Kathryn Burton is one of the San Diego coast watchers who formed Spotlight on Coastal Corruption earlier this year, and she didn’t hesitate for an instant when I put those questions to her Tuesday afternoon.

“Oh, absolutely, the commissioners,” she said. “The public shouldn’t be picking up their legal bills or their fines when they weren’t following the law.”

Burton, a retired city attorney, said there could be no greater deterrent to rule-breaking in the future than to have commissioners on notice that misdeeds will cost them. And if the sued commissioners are found liable, it’s the commission itself — understaffed and underfunded for years — that would receive the fines as dictated by the Coastal Act.

“It’s a win-win,” Burton said.

Let me be clear that no wrongdoing has been proved, and even if it is, civil fines are not mandatory. Weikel reported that commissioners either refused to comment on the lawsuit or could not be reached. A Coastal Commission spokesperson said the matter is being reviewed by the state attorney general’s office.

Burton told me that she has kept an eye on coastal protection issues for years, but stepped up her scrutiny in February. That’s when commissioners whacked Executive Director Charles Lester, a man whose many supporters saw him as a defender of coastal protection rather than a pushover for developers.

Then came the L.A. Times investigations suggesting that some commissioners did not appear to be following the rules on ex parte communications.

Many of their reports on those meetings were only a couple of sentences long, despite the required comprehensive accounts. In one case, Vargas filed the briefest of reports on a meeting with U2 guitarist David Evans in Dublin before voting in favor of Evans’ massive five-mansion compound in Malibu.

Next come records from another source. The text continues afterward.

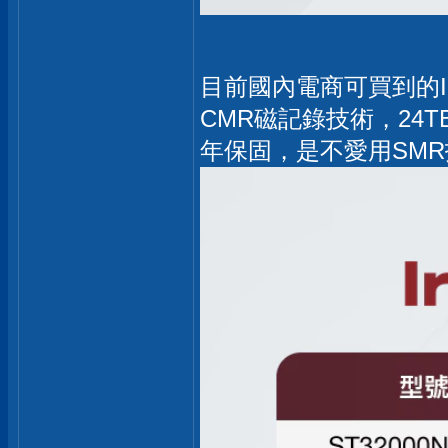
目前國內電商可買到的Iro
CMR磁記錄技術，24
年保固，是不愛用SM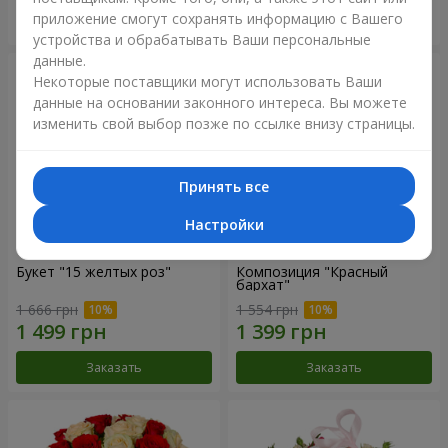
приложение смогут сохранять информацию с Вашего
Заказать
Заказать
устройства и обрабатывать Ваши персональные
данные.
Некоторые поставщики могут использовать Ваши
данные на основании законного интереса. Вы можете
изменить свой выбор позже по ссылке внизу страницы.
Принять все
Настройки
Букет "15 желтых роз"
Композиция "Красный
бархат"
1 666 грн
1 554 грн
Заказать
Заказать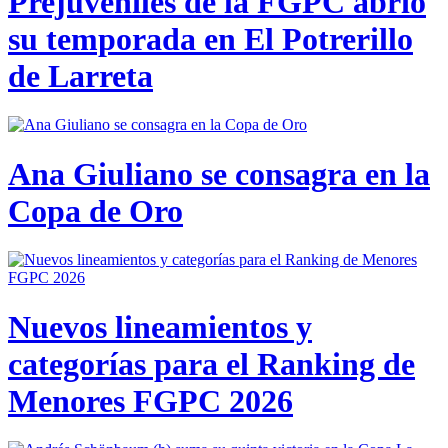
Prejuveniles de la FGPC abrió
su temporada en El Potrerillo
de Larreta
Ana Giuliano se consagra en la
Copa de Oro
Nuevos lineamientos y
categorías para el Ranking de
Menores FGPC 2026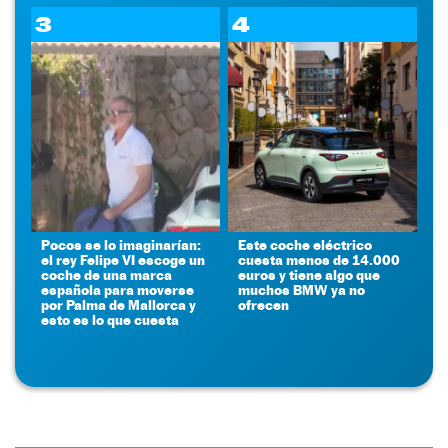
3
4
Pocos se lo imaginarían:
Este coche eléctrico
el rey Felipe VI escoge un
cuesta menos de 14.000
coche de una marca
euros y tiene algo que
española para moverse
muchos BMW ya no
por Palma de Mallorca y
ofrecen
esto es lo que cuesta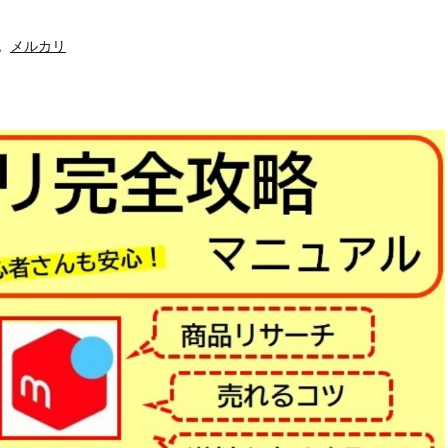
,
メルカリ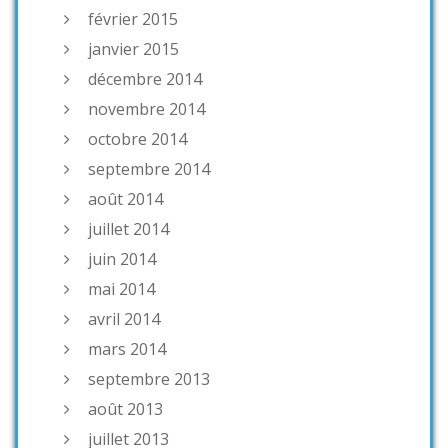
février 2015
janvier 2015
décembre 2014
novembre 2014
octobre 2014
septembre 2014
août 2014
juillet 2014
juin 2014
mai 2014
avril 2014
mars 2014
septembre 2013
août 2013
juillet 2013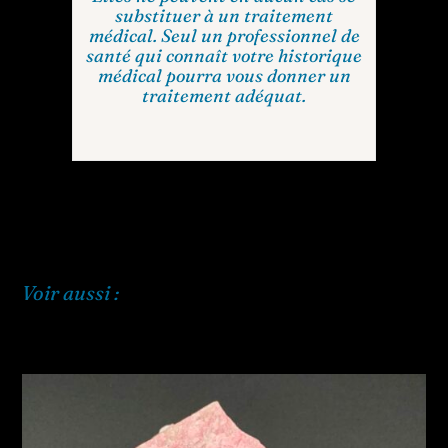
substituer à un traitement
médical. Seul un professionnel de
santé qui connaît votre historique
médical pourra vous donner un
traitement adéquat.
Voir aussi :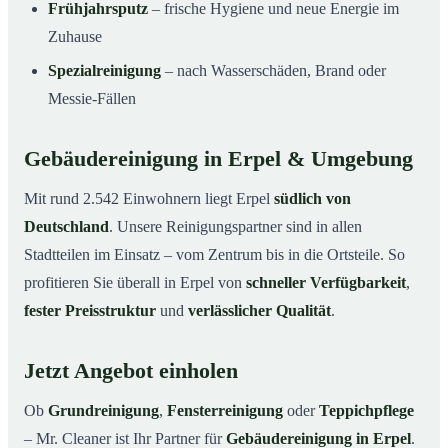
Frühjahrsputz
– frische Hygiene und neue Energie im
Zuhause
Spezialreinigung
– nach Wasserschäden, Brand oder
Messie-Fällen
Gebäudereinigung in Erpel & Umgebung
Mit rund 2.542 Einwohnern liegt Erpel
südlich von
Deutschland
. Unsere Reinigungspartner sind in allen
Stadtteilen im Einsatz – vom Zentrum bis in die Ortsteile. So
profitieren Sie überall in Erpel von
schneller Verfügbarkeit
,
fester Preisstruktur
und
verlässlicher Qualität
.
Jetzt Angebot einholen
Ob
Grundreinigung
,
Fensterreinigung
oder
Teppichpflege
– Mr. Cleaner ist Ihr Partner für
Gebäudereinigung in Erpel
.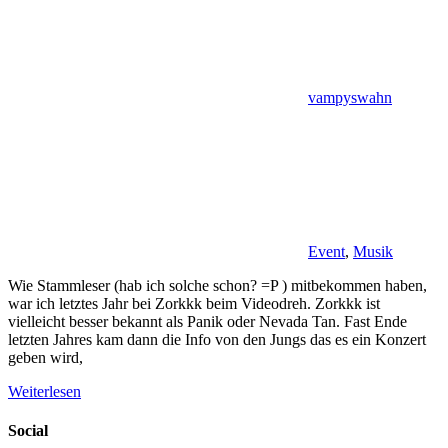
vampyswahn
Event
,
Musik
Wie Stammleser (hab ich solche schon? =P ) mitbekommen haben,
war ich letztes Jahr bei Zorkkk beim Videodreh. Zorkkk ist
vielleicht besser bekannt als Panik oder Nevada Tan. Fast Ende
letzten Jahres kam dann die Info von den Jungs das es ein Konzert
geben wird,
Weiterlesen
Social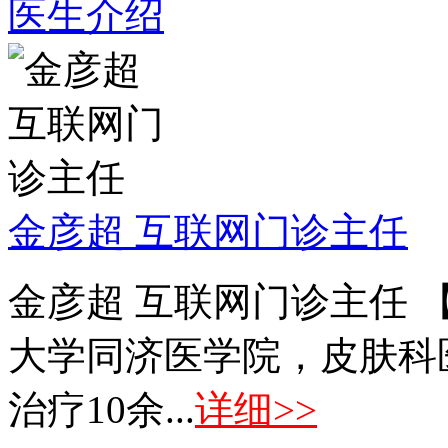
医生介绍
金彦超 互联网门诊主任
金彦超 互联网门诊主任 
大学同济医学院，皮肤科
治疗10余...
详细>>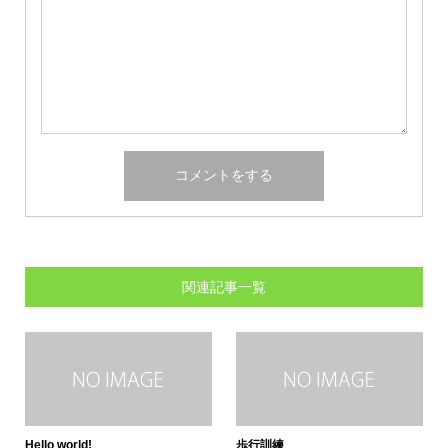
関連記事一覧
Hello world!
歩行訓練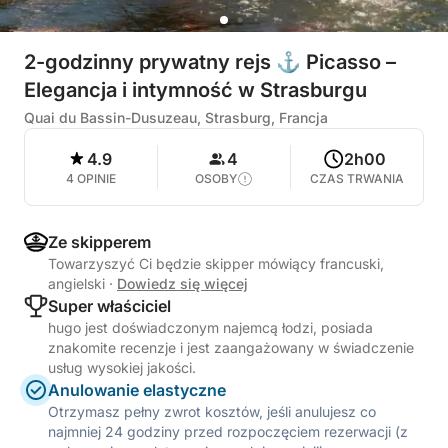
2-godzinny prywatny rejs ⚓ Picasso –
Elegancja i intymność w Strasburgu
Quai du Bassin-Dusuzeau, Strasburg, Francja
4.9
4
2h00
4 OPINIE
OSOBY
CZAS TRWANIA
Ze skipperem
Towarzyszyć Ci będzie skipper mówiący francuski,
angielski
·
Dowiedz się więcej
Super właściciel
hugo jest doświadczonym najemcą łodzi, posiada
znakomite recenzje i jest zaangażowany w świadczenie
usług wysokiej jakości.
Anulowanie elastyczne
Otrzymasz pełny zwrot kosztów, jeśli anulujesz co
najmniej 24 godziny przed rozpoczęciem rezerwacji (z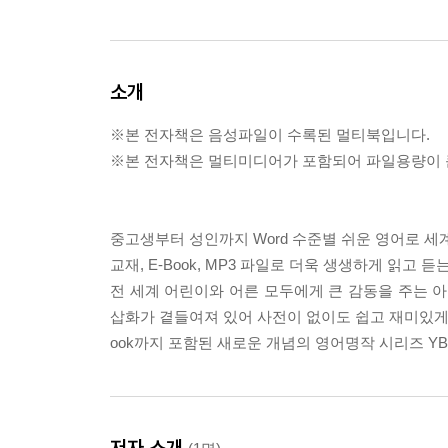
소개
※본 전자책은 음성파일이 수록된 멀티북입니다.
※본 전자책은 멀티미디어가 포함되어 파일용량이 큰
중고생부터 성인까지 Word 수준별 쉬운 영어로 세
교재, E-Book, MP3 파일로 더욱 생생하게 읽고 
전 세계 어린이와 어른 모두에게 큰 감동을 주는 아
삽화가 곁들여져 있어 사전이 없이도 쉽고 재미있게 읽
ook까지 포함된 새로운 개념의 영어명작 시리즈 YBM R
저자 소개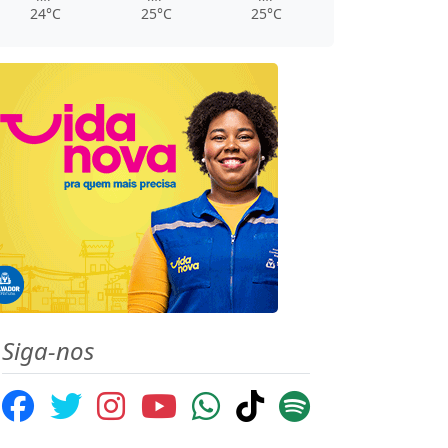
24°C
25°C
25°C
Siga-nos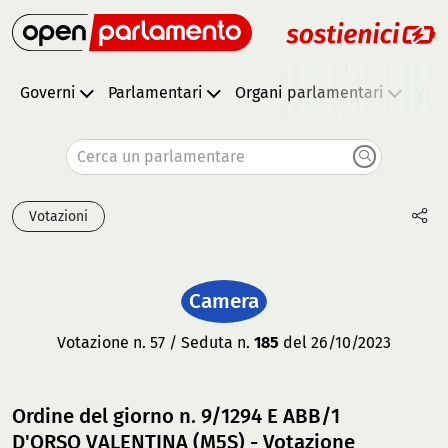
Governi
Parlamentari
Organi parlamentari
Vota
Cerca un parlamentare
Votazioni
Camera
Votazione n. 57 / Seduta n.
185
del 26/10/2023
Ordine del giorno n. 9/1294 E ABB/1
D'ORSO VALENTINA (M5S) - Votazione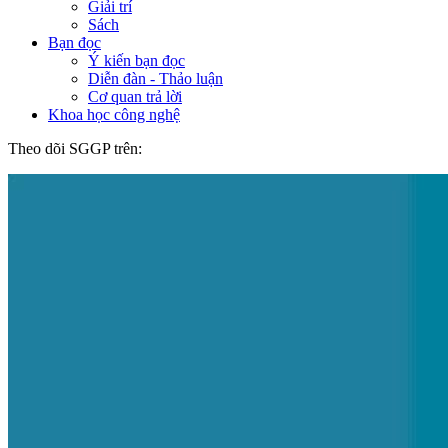
Giải trí
Sách
Bạn đọc
Ý kiến bạn đọc
Diễn đàn - Thảo luận
Cơ quan trả lời
Khoa học công nghệ
Theo dõi SGGP trên: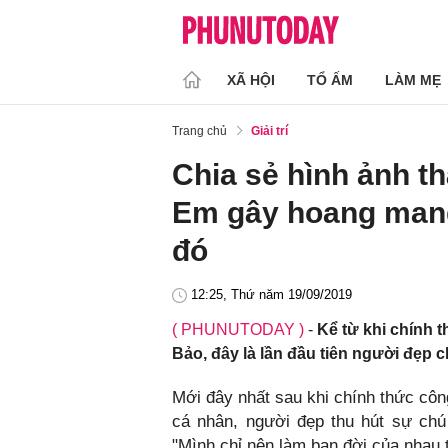
XÃ HỘI
TỔ ẤM
LÀM MẸ
Trang chủ
Giải trí
Chia sẻ hình ảnh th
Em gây hoang mang
đó
12:25, Thứ năm 19/09/2019
( PHUNUTODAY )
-
Kể từ khi chính 
Bảo, đây là lần đầu tiên người đẹp c
Mới đây nhất sau khi chính thức côn
cá nhân, người đẹp thu hút sự chú 
"Mình chỉ nên làm bạn đời của nhau 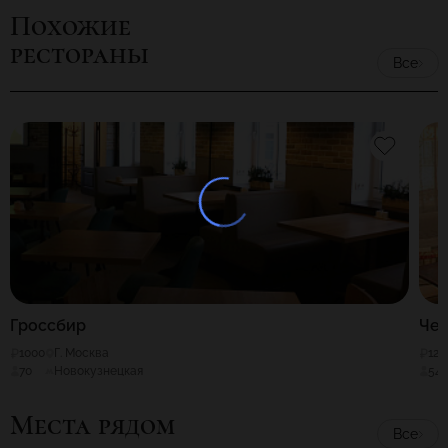
Похожие
рестораны
Все
Гроссбир
Че
1000
Г. Москва
120
70
Новокузнецкая
54
Места рядом
Все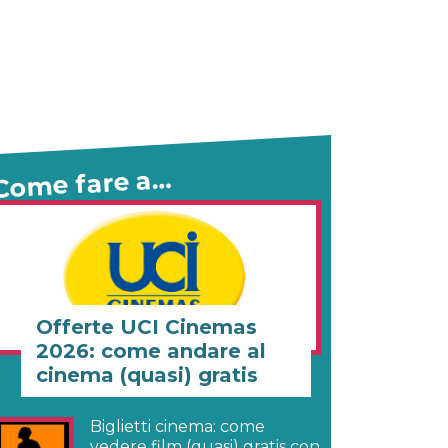
Come fare a…
Offerte UCI Cinemas
2026: come andare al
cinema (quasi) gratis
Biglietti cinema: come
vedere film (quasi) gratis con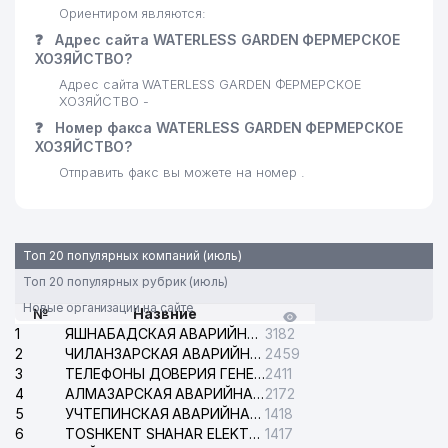
Ориентиром являются:
❓
Адрес сайта WATERLESS GARDEN ФЕРМЕРСКОЕ
ХОЗЯЙСТВО?
Адрес сайта WATERLESS GARDEN ФЕРМЕРСКОЕ
ХОЗЯЙСТВО -
❓
Номер факса WATERLESS GARDEN ФЕРМЕРСКОЕ
ХОЗЯЙСТВО?
Отправить факс вы можете на номер .
Топ 20 популярных компаний (июль)
Топ 20 популярных рубрик (июль)
Новые организации на сайте
№
Назвние
1
ЯШНАБАДСКАЯ АВАРИЙНАЯ СЛУЖБА ЭЛЕКТРОСЕТИ
3182
2
ЧИЛАНЗАРСКАЯ АВАРИЙНАЯ СЛУЖБА ЭЛЕКТРОСЕТИ
2459
3
ТЕЛЕФОНЫ ДОВЕРИЯ ГЕНЕРАЛЬНОЙ ПРОКУРАТУРЫ РЕСПУБЛИКИ УЗБЕКИСТАН
2411
4
АЛМАЗАРСКАЯ АВАРИЙНАЯ СЛУЖБА ЭЛЕКТРОСЕТИ
2172
5
УЧТЕПИНСКАЯ АВАРИЙНАЯ СЛУЖБА ЭЛЕКТРОСЕТИ
1418
6
TOSHKENT SHAHAR ELEKTR TARMOQLARI KORXONASI АО
1417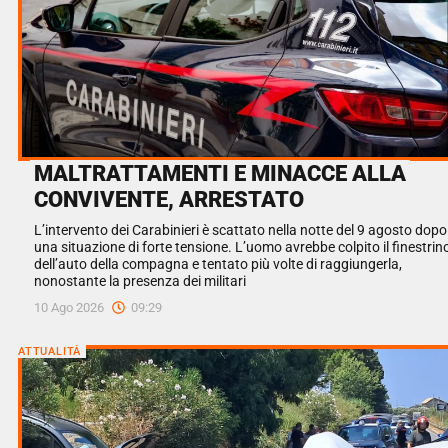
MALTRATTAMENTI E MINACCE ALLA
CONVIVENTE, ARRESTATO
L’intervento dei Carabinieri è scattato nella notte del 9 agosto dopo
una situazione di forte tensione. L’uomo avrebbe colpito il finestrin
dell’auto della compagna e tentato più volte di raggiungerla,
nonostante la presenza dei militari
10 Ago 2026
09:29
ATTUALITÀ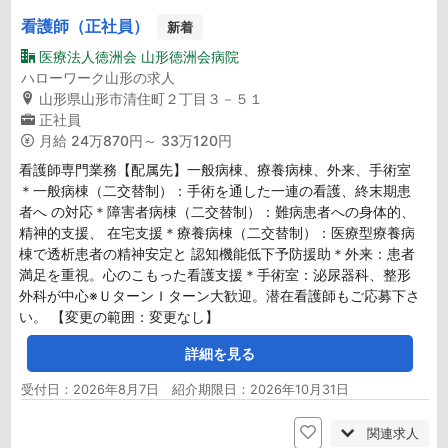
看護師（正社員）
新着
医療法人徳洲会 山形徳洲会病院
ハローワーク山形の求人
山形県山形市清住町２丁目３－５１
正社員
月給
24万870円～ 33万120円
看護師専門業務【配属先】一般病棟、療養病棟、外来、手術室
＊一般病棟（二交替制）：手術を通した一連の看護、終末期患
者へ の対応＊障害者病棟（二交替制）：難病患者への身体的、
精神的支援、 在宅支援＊療養病棟（二交替制）：医療型療養病
棟で透析患者の精神安定と 認知機能低下予防援助＊外来：患者
満足を重視。心のこもった看護支援＊手術室：泌尿器科、整形
外科が中心※ＵターンＩターン大歓迎。潜在看護師もご応募下さ
い。 【変更の範囲：変更なし】
詳細を見る
受付日：2026年8月7日 紹介期限日：2026年10月31日
関連求人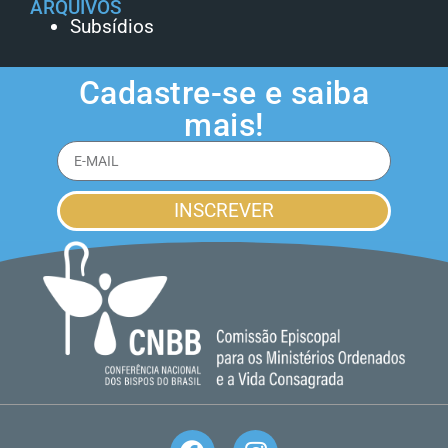
ARQUIVOS
Subsídios
Cadastre-se e saiba
mais!
INSCREVER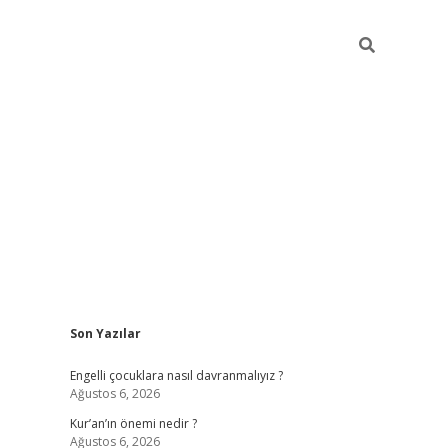
Sidebar
Son Yazılar
elexbet güncel
Engelli çocuklara nasıl davranmalıyız ?
Ağustos 6, 2026
Kur’an’ın önemi nedir ?
Ağustos 6, 2026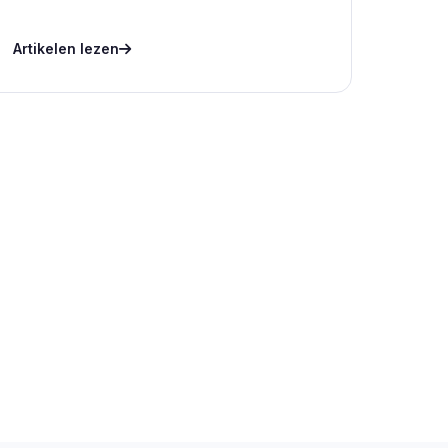
Artikelen lezen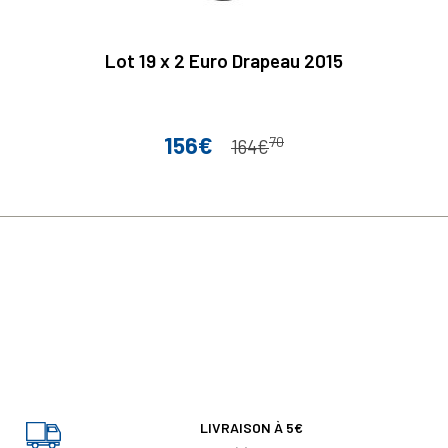
Lot 19 x 2 Euro Drapeau 2015
156€
70
Prix
Prix de base
164€
LIVRAISON À 5€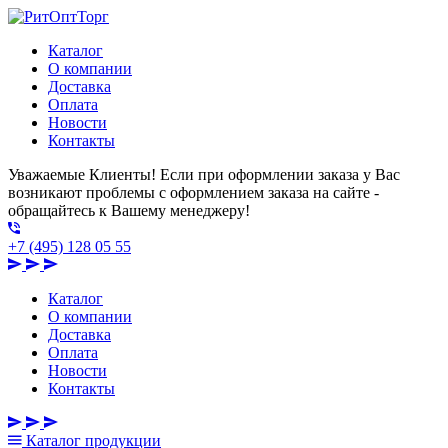
Каталог
О компании
Доставка
Оплата
Новости
Контакты
Уважаемые Клиенты! Если при оформлении заказа у Вас
возникают проблемы с оформлением заказа на сайте -
обращайтесь к Вашему менеджеру!
+7 (495) 128 05 55
Каталог
О компании
Доставка
Оплата
Новости
Контакты
Каталог
продукции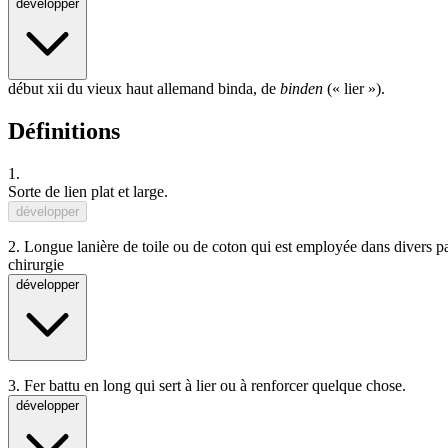
développer
début xii du vieux haut allemand binda, de
binden
(«
lier
»).
Définitions
1.
Sorte de
lien
plat
et
large
.
développer
2.
Longue lanière de toile ou de coton qui est employée dans divers 
chirurgie
développer
3.
Fer battu en long qui sert à lier ou à renforcer quelque chose.
développer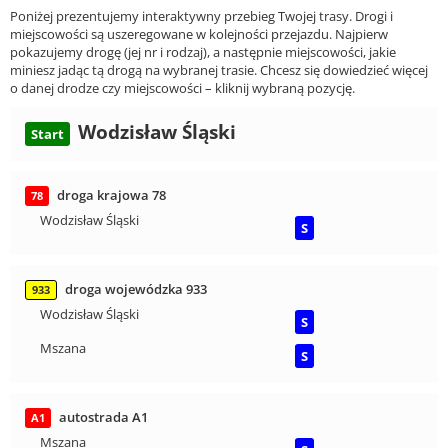
Poniżej prezentujemy interaktywny przebieg Twojej trasy. Drogi i
miejscowości są uszeregowane w kolejności przejazdu. Najpierw
pokazujemy drogę (jej nr i rodzaj), a następnie miejscowości, jakie
miniesz jadąc tą drogą na wybranej trasie. Chcesz się dowiedzieć więcej
o danej drodze czy miejscowości – kliknij wybraną pozycję.
Wodzisław Śląski
Start
droga krajowa 78
78
Wodzisław Śląski
S
droga wojewódzka 933
933
Wodzisław Śląski
S
Mszana
S
autostrada A1
A1
Mszana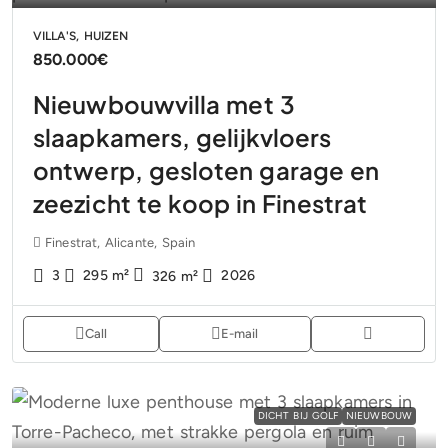
VILLA'S, HUIZEN
850.000€
Nieuwbouwvilla met 3
slaapkamers, gelijkvloers
ontwerp, gesloten garage en
zeezicht te koop in Finestrat
Finestrat, Alicante, Spain
3
295
m²
2026
326
m²
Call
E-mail
DICHT BIJ GOLF
NIEUWBOUW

When I began asking Vargas for more details about his meeting, he didn’t just refuse to answer. He refused to acknowledge that I was standing two feet away from him, asking questions.

In some cases, rather than write their own reports, commissioners turned in accounts provided by lobbyists. And in other cases, they missed filing deadlines by up to eight months.

“It was pretty eye-opening. They were just not following the law,” said Burton, whose nonprofit hired San Diego lawyer Cory Briggs. He used Times data and additional research to come up with the tallies.
I think they somehow just think they’re bigger than life.— Kathryn Burton, San Diego coast watcher


The lawsuit alleges that Vargas violated reporting requirements 150 times, followed by Kinsey (140), Mitchell (120), Howell (96) and McClure (82).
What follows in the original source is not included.